4) Deconstructing Whiteness
Panel Description: The idea of whiteness has become increasingly important in the study of the construction of Italian national identity. Scholarship has shown that beyond overtly racist discourses that dominated Italian culture at different times, such as nineteenth century Lombrosian inspired science and the policies promoted by Fascism, the idea of Italianness in itself has been articulated in accordance with implicit racial ideas (Patriarca and Deplano 2018). Such racialised discourse has long remained unexplored in scholarship, also because of the universalist perspective that informed the political discourse of the Italian Republic, which objected to the use of the category of race.
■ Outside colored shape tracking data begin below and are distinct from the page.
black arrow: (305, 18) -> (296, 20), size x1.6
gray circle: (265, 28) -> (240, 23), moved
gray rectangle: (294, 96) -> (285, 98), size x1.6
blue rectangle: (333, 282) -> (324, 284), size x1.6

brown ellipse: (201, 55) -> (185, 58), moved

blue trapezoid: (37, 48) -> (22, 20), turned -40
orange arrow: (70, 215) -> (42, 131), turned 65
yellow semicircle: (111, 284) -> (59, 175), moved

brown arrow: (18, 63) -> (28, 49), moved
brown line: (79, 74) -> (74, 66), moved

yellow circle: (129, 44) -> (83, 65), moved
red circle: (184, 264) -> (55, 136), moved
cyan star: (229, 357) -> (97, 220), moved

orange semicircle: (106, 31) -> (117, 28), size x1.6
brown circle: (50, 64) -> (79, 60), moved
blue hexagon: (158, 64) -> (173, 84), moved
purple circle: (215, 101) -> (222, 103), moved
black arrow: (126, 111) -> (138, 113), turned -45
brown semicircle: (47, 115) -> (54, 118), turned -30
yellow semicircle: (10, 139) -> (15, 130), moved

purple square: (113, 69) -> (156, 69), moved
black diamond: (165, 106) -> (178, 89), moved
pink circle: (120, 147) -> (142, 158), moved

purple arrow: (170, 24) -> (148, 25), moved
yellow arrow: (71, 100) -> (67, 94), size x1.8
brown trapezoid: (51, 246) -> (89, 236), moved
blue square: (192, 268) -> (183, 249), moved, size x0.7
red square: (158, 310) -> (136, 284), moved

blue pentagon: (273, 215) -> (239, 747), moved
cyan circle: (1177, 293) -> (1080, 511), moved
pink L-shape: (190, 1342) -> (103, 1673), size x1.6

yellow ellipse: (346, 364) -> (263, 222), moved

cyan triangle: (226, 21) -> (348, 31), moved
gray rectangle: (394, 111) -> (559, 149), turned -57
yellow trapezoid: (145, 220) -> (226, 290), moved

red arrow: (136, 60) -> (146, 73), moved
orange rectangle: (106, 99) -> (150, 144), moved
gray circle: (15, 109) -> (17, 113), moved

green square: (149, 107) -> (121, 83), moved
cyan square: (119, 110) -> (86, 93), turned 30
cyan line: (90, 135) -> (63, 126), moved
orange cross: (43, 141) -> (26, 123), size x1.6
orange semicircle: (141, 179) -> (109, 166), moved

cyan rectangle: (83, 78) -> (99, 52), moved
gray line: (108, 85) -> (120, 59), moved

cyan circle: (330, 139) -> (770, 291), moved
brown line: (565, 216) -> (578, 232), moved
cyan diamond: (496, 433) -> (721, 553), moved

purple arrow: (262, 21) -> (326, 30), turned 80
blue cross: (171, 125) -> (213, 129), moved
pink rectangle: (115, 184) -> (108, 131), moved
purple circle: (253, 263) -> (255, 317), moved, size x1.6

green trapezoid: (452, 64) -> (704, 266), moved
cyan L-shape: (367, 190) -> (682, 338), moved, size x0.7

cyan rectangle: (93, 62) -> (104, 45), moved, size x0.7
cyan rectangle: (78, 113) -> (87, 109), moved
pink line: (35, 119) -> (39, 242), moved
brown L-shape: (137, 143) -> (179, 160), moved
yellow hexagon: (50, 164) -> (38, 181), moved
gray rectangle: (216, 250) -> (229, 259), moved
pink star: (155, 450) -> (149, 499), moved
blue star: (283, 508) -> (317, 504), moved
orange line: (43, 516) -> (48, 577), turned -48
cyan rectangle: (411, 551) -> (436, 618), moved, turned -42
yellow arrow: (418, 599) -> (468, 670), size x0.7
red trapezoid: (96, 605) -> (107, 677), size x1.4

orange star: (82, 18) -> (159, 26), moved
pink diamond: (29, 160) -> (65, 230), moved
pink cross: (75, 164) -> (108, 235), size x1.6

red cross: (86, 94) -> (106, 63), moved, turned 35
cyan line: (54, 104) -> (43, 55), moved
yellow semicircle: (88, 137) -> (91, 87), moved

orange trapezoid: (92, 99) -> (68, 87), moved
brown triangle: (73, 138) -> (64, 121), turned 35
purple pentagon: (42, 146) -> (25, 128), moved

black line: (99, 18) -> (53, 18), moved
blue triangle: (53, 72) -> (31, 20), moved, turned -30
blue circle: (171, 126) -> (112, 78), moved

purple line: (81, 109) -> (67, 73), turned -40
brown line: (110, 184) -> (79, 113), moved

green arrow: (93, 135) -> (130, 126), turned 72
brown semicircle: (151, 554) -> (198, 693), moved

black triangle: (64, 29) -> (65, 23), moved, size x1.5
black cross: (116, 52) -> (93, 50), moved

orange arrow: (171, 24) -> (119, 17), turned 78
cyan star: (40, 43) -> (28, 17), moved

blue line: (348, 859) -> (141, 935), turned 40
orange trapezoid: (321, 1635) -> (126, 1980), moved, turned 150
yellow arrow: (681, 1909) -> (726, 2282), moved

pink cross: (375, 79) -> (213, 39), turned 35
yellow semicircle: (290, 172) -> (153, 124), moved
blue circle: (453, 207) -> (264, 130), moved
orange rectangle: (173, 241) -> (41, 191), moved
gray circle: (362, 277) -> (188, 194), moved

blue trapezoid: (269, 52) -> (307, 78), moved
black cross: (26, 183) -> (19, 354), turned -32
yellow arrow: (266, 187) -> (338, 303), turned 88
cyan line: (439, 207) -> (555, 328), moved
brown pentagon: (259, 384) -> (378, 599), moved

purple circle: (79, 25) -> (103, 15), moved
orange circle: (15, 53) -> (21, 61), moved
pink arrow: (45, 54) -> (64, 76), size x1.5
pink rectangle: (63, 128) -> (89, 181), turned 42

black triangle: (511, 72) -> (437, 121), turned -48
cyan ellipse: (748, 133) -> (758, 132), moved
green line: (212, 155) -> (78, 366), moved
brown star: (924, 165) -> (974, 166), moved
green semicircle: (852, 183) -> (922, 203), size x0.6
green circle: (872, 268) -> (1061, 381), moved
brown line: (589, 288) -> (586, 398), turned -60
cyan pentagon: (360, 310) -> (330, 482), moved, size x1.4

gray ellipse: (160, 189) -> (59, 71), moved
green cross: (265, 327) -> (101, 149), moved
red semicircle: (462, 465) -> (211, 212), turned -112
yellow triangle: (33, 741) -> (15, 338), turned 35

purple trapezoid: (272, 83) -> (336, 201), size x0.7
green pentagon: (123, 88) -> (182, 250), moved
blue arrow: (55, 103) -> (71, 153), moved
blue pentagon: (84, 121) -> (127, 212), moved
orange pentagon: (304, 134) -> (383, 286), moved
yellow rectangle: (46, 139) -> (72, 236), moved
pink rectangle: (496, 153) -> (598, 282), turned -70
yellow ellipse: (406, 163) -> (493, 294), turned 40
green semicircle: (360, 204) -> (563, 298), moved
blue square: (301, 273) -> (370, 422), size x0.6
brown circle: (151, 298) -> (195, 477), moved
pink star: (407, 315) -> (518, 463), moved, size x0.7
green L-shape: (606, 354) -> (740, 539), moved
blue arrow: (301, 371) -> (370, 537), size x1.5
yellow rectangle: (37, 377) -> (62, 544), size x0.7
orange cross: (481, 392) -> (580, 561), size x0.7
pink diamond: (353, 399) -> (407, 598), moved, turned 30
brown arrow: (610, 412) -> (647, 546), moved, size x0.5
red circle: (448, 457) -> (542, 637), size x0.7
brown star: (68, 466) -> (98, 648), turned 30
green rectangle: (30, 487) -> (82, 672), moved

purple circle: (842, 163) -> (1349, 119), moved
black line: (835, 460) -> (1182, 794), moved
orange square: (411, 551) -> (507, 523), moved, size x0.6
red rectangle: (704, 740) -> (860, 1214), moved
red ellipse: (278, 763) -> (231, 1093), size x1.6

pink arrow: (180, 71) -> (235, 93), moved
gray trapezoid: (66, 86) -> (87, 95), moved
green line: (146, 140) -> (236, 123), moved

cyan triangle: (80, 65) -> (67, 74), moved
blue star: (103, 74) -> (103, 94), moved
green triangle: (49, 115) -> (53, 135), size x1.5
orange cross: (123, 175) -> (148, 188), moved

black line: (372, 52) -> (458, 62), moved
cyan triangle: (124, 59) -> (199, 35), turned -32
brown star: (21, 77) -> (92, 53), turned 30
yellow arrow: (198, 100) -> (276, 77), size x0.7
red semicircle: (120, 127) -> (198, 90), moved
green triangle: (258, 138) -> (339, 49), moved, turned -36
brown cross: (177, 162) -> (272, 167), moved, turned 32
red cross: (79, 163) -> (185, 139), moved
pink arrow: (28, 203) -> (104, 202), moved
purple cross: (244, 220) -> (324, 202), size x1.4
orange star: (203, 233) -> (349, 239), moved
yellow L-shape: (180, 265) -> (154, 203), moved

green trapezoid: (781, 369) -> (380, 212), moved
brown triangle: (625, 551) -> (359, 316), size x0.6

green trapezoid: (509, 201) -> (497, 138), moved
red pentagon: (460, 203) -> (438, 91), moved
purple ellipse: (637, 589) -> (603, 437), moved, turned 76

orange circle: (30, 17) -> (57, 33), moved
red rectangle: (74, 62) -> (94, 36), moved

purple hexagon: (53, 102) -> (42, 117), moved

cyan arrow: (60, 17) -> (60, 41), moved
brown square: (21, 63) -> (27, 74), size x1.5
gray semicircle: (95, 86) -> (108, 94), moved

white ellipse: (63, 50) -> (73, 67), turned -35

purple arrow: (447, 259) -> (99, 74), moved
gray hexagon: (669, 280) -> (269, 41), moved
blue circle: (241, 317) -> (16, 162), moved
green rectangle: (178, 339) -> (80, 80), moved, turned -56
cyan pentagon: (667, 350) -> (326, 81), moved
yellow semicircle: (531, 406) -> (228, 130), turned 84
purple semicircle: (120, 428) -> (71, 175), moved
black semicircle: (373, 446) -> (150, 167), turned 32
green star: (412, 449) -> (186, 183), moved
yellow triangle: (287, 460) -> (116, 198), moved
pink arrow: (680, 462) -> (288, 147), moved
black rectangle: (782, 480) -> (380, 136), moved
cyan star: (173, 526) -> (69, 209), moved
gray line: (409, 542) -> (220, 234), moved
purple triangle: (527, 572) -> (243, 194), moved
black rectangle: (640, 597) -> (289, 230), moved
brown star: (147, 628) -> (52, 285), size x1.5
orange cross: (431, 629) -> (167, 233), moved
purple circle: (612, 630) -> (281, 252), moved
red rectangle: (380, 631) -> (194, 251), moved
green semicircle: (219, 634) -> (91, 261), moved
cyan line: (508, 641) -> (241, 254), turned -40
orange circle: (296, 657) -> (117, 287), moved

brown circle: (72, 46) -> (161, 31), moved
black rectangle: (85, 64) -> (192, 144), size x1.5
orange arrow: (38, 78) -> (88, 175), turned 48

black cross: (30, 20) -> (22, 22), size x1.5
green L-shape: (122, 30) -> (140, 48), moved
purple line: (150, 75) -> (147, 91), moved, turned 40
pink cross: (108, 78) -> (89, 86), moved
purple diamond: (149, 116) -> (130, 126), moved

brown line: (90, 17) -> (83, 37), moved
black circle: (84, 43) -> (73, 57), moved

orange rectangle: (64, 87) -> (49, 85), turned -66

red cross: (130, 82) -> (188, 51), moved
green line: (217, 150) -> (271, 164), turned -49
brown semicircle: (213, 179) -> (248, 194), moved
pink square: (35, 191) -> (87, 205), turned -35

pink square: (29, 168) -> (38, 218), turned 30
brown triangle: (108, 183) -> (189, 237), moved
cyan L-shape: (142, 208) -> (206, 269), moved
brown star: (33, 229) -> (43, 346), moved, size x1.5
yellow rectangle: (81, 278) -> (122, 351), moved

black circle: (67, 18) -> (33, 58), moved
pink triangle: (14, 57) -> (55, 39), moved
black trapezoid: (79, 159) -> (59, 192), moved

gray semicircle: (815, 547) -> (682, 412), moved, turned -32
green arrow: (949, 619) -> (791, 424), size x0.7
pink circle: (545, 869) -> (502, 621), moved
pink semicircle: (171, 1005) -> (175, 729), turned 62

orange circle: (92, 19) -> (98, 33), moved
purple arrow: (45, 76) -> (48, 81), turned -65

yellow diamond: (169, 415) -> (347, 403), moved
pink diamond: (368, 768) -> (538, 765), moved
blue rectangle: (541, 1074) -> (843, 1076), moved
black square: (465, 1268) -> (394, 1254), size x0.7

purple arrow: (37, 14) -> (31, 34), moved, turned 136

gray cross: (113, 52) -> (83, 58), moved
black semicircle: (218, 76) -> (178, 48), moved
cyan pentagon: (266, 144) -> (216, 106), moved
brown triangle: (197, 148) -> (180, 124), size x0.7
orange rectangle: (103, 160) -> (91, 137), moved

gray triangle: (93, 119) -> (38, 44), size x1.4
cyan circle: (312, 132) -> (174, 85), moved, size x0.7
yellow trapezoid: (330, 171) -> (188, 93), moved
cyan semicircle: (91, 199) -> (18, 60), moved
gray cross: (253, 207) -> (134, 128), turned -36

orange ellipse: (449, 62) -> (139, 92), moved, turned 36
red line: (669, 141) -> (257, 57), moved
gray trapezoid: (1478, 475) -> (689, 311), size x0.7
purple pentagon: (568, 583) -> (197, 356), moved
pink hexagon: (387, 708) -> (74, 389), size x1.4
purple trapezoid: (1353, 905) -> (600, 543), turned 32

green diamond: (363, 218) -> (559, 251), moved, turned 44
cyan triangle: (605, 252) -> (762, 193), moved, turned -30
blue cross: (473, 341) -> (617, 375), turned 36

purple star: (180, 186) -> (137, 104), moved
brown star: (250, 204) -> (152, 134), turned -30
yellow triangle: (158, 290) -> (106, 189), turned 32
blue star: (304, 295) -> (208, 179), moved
From this came the necessity of works that could use this conceptual tool in order to expose the role that whiteness played in the Italian identity process (Giuliani and Lombardi Diop 2013; InteRGRace 2018). This panel welcomes proposals that could either address the construction of whiteness across Italian cultural production or put such a racial trope into question by considering forms of hybrid identities and post-colonial perspectives within Italian culture.